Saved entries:

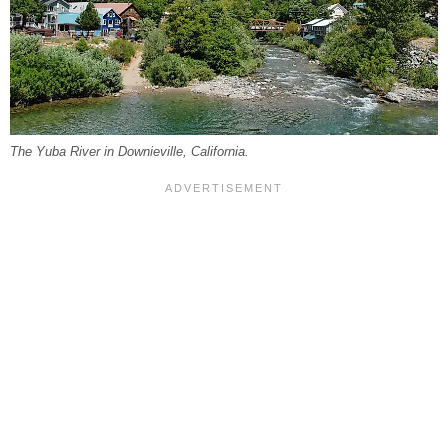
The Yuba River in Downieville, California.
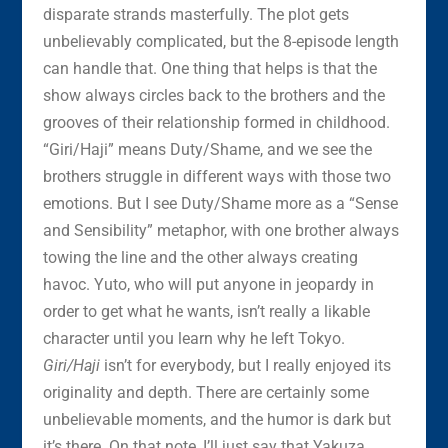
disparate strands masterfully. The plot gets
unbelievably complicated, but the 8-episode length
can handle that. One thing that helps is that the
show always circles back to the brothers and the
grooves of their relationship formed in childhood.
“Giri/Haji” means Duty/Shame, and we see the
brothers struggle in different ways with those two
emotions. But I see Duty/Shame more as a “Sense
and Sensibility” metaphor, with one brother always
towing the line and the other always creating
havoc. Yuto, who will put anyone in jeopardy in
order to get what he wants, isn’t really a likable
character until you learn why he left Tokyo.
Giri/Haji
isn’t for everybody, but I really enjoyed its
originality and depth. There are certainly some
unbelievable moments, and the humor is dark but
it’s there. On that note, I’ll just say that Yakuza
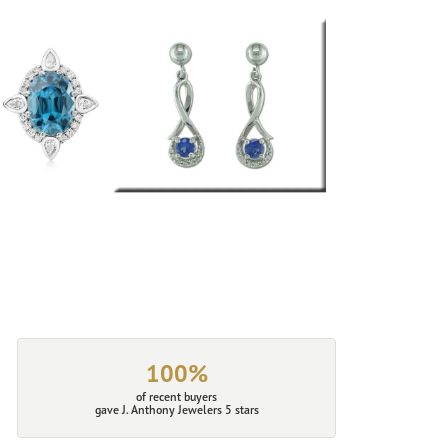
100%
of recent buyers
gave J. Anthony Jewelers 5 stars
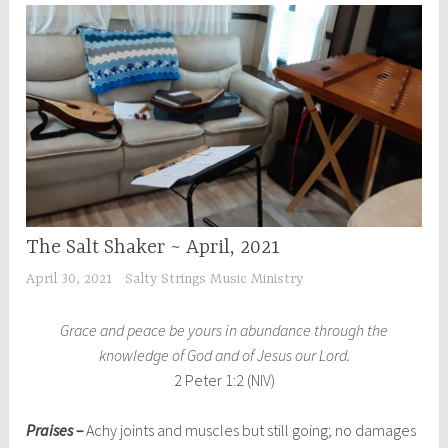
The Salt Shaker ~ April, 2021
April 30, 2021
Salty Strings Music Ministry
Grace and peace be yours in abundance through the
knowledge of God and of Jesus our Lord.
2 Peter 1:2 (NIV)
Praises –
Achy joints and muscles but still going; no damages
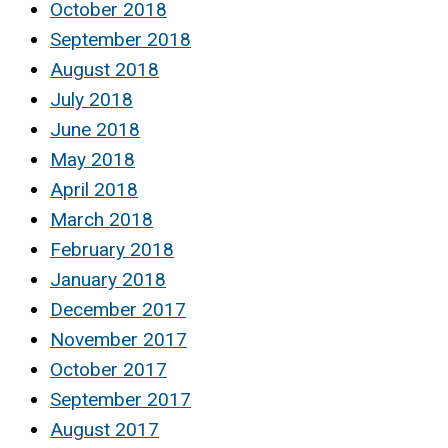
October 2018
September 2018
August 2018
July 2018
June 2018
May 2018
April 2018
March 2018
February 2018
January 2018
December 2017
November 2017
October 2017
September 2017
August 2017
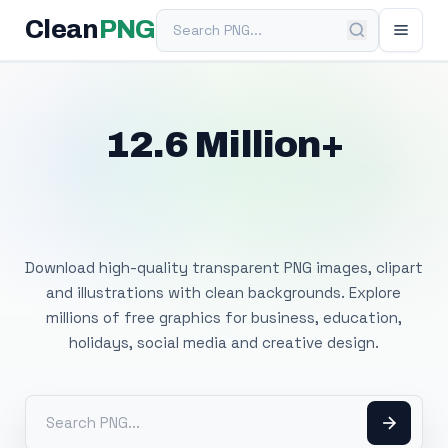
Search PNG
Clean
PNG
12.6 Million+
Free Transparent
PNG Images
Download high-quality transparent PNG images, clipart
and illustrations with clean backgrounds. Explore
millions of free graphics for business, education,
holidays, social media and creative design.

* * *

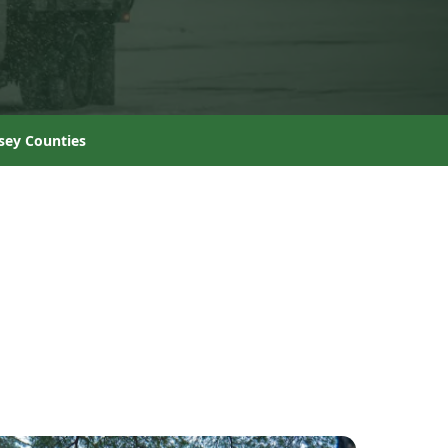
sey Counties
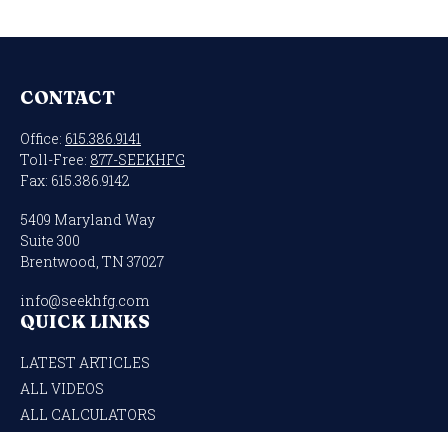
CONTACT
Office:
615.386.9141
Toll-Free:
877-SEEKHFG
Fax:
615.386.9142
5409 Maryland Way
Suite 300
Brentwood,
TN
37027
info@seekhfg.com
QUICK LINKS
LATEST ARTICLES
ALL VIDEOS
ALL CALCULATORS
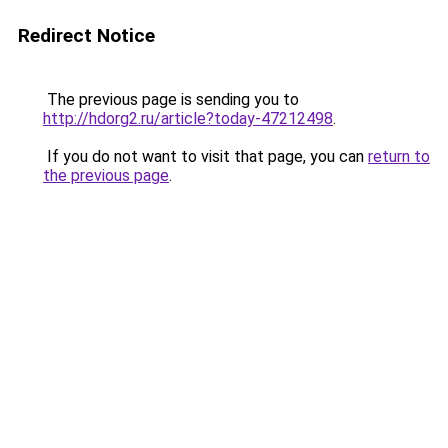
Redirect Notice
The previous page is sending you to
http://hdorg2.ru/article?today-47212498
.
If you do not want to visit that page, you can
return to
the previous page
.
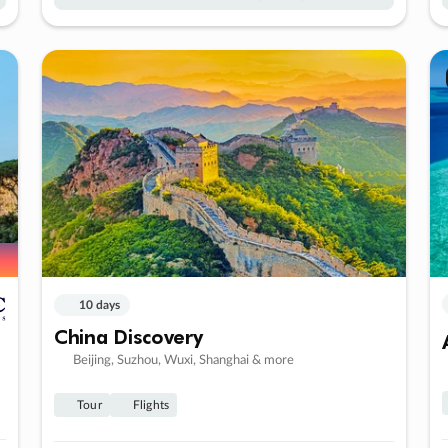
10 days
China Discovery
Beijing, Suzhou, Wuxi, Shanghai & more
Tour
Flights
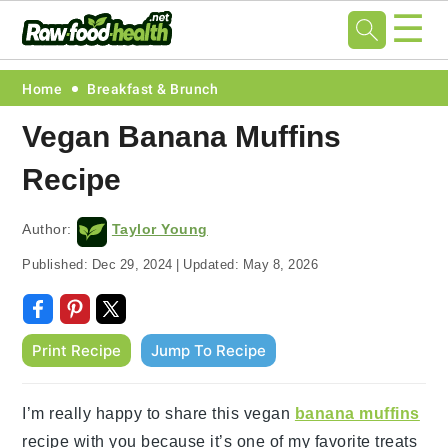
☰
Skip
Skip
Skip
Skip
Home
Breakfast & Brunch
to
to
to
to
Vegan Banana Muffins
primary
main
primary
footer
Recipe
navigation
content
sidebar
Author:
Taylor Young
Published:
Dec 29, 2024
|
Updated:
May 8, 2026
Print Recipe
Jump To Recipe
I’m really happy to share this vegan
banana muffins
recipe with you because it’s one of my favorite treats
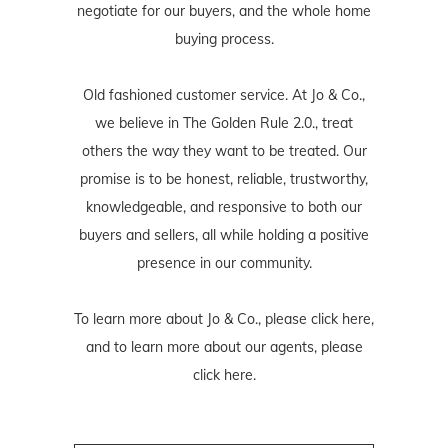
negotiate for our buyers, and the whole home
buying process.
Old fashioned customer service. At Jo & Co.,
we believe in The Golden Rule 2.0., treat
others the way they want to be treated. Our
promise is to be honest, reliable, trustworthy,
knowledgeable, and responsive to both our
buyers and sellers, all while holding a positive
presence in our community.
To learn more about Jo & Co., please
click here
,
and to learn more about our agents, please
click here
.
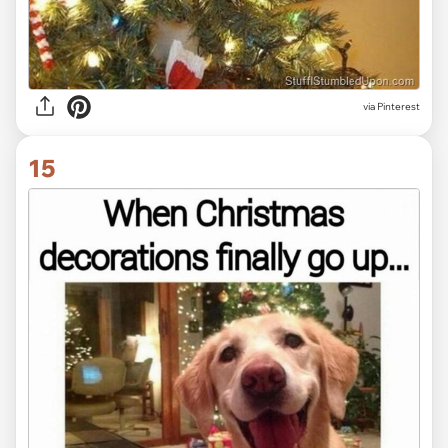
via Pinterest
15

...

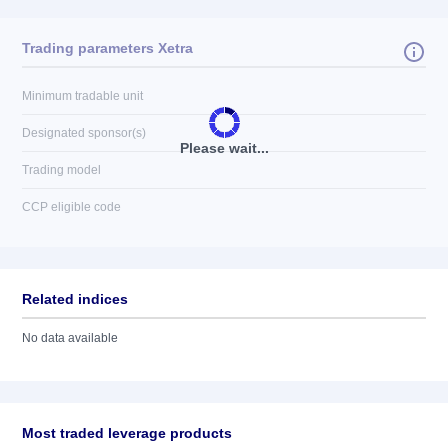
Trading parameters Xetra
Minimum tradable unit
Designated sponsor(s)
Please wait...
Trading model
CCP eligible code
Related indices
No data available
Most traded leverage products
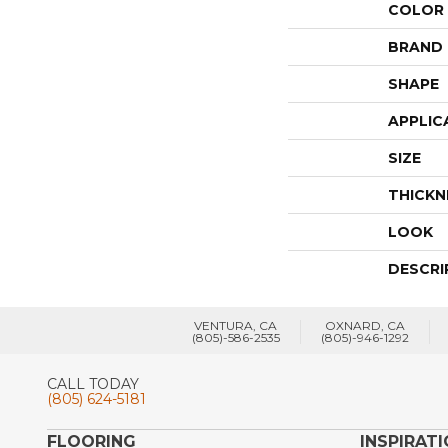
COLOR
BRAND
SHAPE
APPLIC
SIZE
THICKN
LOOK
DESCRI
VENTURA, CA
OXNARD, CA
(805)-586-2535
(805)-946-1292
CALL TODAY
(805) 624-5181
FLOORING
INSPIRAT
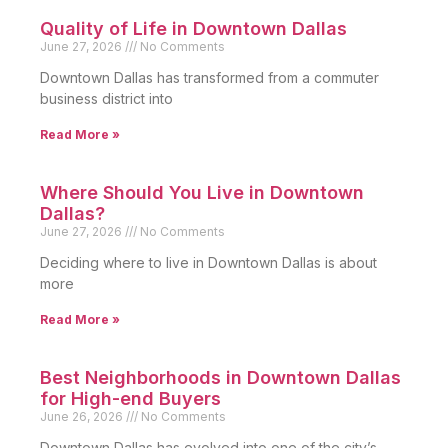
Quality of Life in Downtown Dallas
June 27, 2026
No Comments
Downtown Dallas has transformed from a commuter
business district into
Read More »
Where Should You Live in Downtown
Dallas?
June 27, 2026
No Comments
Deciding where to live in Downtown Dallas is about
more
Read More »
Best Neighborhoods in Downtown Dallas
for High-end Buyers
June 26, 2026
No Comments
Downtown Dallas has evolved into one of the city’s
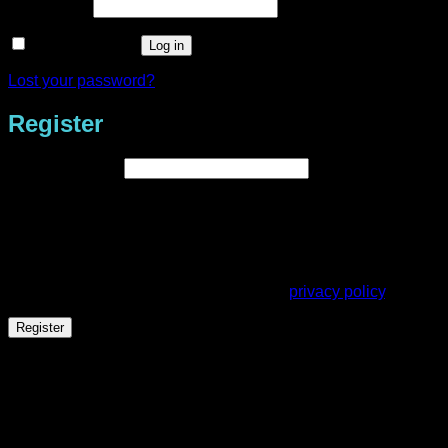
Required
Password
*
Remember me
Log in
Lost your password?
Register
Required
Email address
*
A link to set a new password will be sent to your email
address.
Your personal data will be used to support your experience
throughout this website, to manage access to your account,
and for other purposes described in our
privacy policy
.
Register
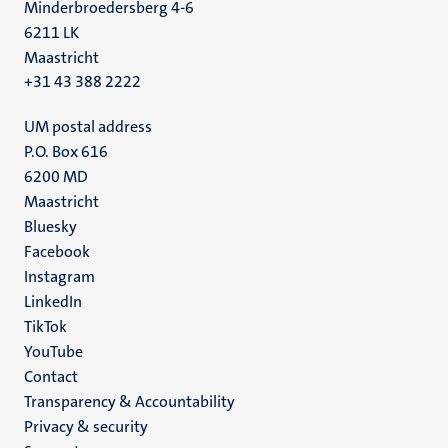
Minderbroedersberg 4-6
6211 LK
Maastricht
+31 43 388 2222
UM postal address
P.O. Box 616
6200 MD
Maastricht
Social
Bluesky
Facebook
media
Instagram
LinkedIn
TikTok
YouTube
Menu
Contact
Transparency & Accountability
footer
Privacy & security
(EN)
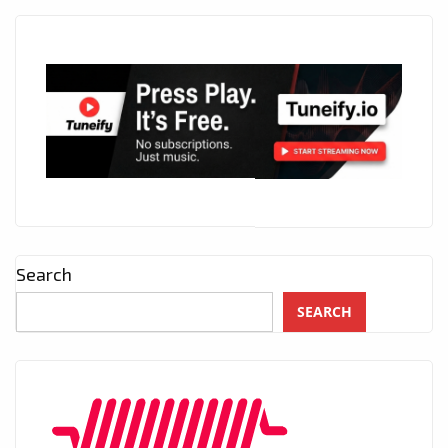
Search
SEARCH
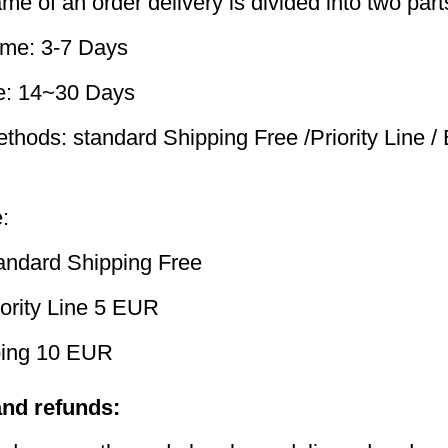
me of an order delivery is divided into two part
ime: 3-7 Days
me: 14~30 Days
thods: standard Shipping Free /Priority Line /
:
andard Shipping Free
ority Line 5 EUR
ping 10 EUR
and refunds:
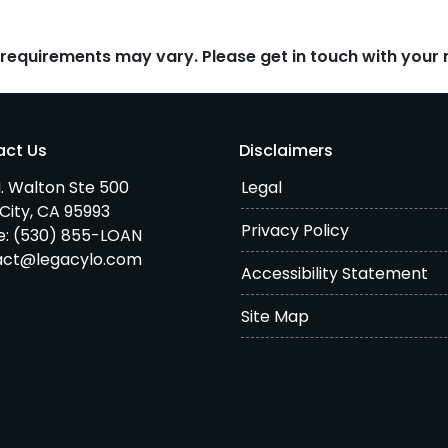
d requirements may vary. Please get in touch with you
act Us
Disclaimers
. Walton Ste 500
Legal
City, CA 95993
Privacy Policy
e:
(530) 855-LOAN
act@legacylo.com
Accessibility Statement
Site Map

> **WHAT IS EXPECTED**:
From the entries above, copy every line containing the word "business".

> **EXERCISE RESPONSE**:
millions of free graphics for business, education,
business district into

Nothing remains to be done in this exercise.